A/B Testing

A/B testing lets you run multiple system prompt variants simultaneously and measure which one performs best based on real user feedback and CSAT scores. Iterate on your bot's personality, tone, and instructions with data-driven confidence.

How It Works

1
Create 2 or more prompt variants with different system prompts. Each variant is a complete system prompt that will be used instead of your default.
2
Assign weights to control traffic split (e.g., 50/50 or 70/30). Weights determine what percentage of new conversations see each variant.
3
Each new conversation is randomly assigned a variant based on the weights. Once assigned, the conversation stays on that variant for its entire lifetime.
4
User feedback is attributed to the variant — thumbs up/down on individual messages and CSAT ratings at the session level are all tracked per variant.
5
Compare performance metrics to pick the winner. Review impressions, feedback scores, and CSAT averages side by side.

Creating Variants

Navigate to your bot settings to create and manage A/B test variants. You can also manage variants programmatically via the API.

Each variant requires:

•
Name — A descriptive label (e.g., "Variant A - Formal Tone")
•
System Prompt — The full system prompt for this variant
•
Weight (0–100) — Relative traffic allocation
•
Active toggle — Enable or disable the variant without deleting it

API endpoint: POST /api/c/bots/{botId}/variants

Example Setup

Two variants with a 50/50 split

Variant A - Formal Tone
  System Prompt: "You are a professional customer service agent.
    Always use formal language and complete sentences.
    Address the customer respectfully."
  Weight: 50
  Active: true

Variant B - Casual Tone
  System Prompt: "You are a friendly, approachable assistant.
    Keep your responses casual and conversational.
    Use simple language and feel free to be personable."
  Weight: 50
  Active: true

Metrics Tracked Per Variant

Metric	Description
Impressions	How many conversations used this variant
Thumbs Up	Number of positive message-level feedback ratings
Thumbs Down	Number of negative message-level feedback ratings
CSAT Total	Sum of all session-level satisfaction scores
CSAT Count	Number of sessions that submitted a CSAT rating

Best Practices

Change one thing at a time

Only change one aspect between variants — tone, response length, specific instructions — to isolate what actually makes a difference. If you change multiple things, you won't know which change drove the improvement.

Run tests long enough

Aim for at least 100 conversations per variant before drawing conclusions. Smaller sample sizes can produce misleading results.

Start even, then shift

Begin with a 50/50 split to gather data quickly. Once a winner emerges, shift weight toward the better-performing variant (e.g., 80/20) before fully committing.

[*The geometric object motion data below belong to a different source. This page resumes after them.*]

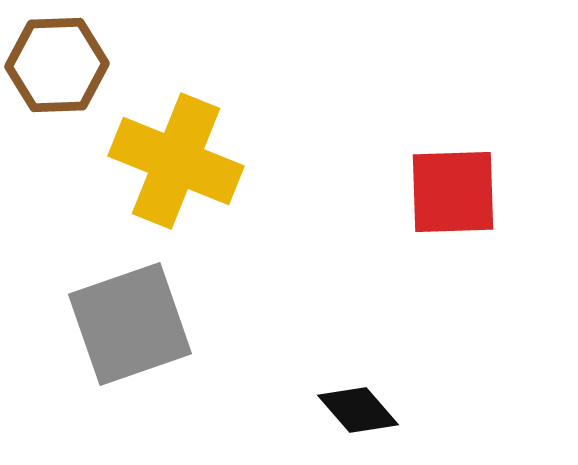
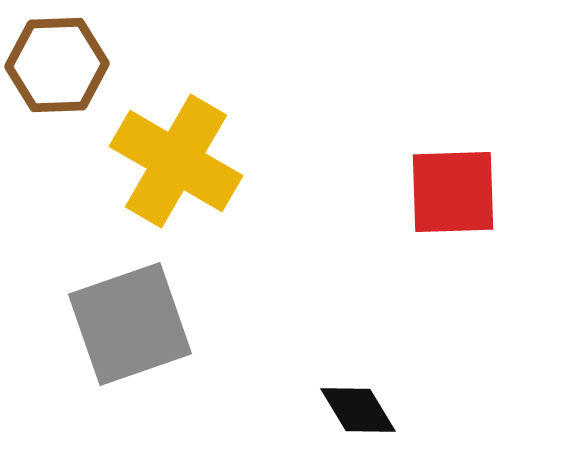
yellow cross: rotated 8 degrees clockwise
black diamond: rotated 10 degrees clockwise
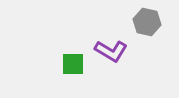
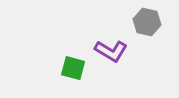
green square: moved 4 px down; rotated 15 degrees clockwise
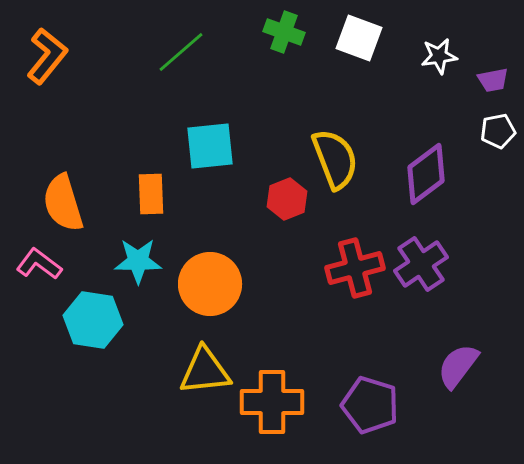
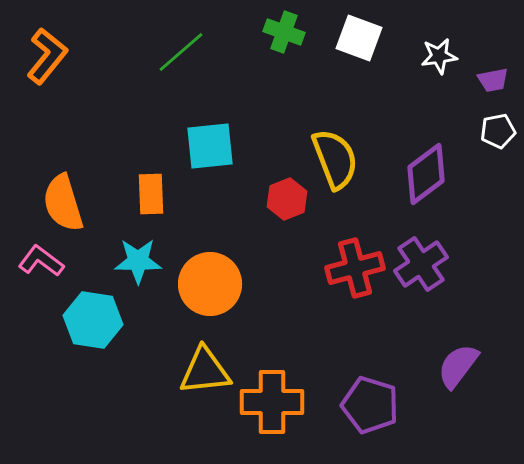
pink L-shape: moved 2 px right, 3 px up
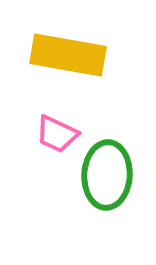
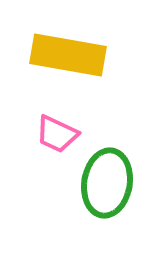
green ellipse: moved 8 px down; rotated 6 degrees clockwise
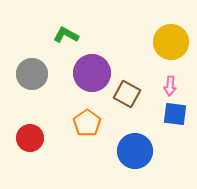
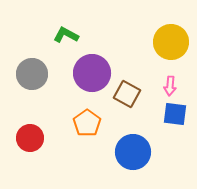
blue circle: moved 2 px left, 1 px down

Deactivate losing variants

Set isActive to false on underperforming variants to stop sending traffic to them. Their historical data is preserved for future reference.

When No Variants Exist

A/B testing is entirely optional. When no variants are configured, your bot uses its default system prompt as normal. You can start and stop A/B tests at any time without affecting your bot's standard behavior.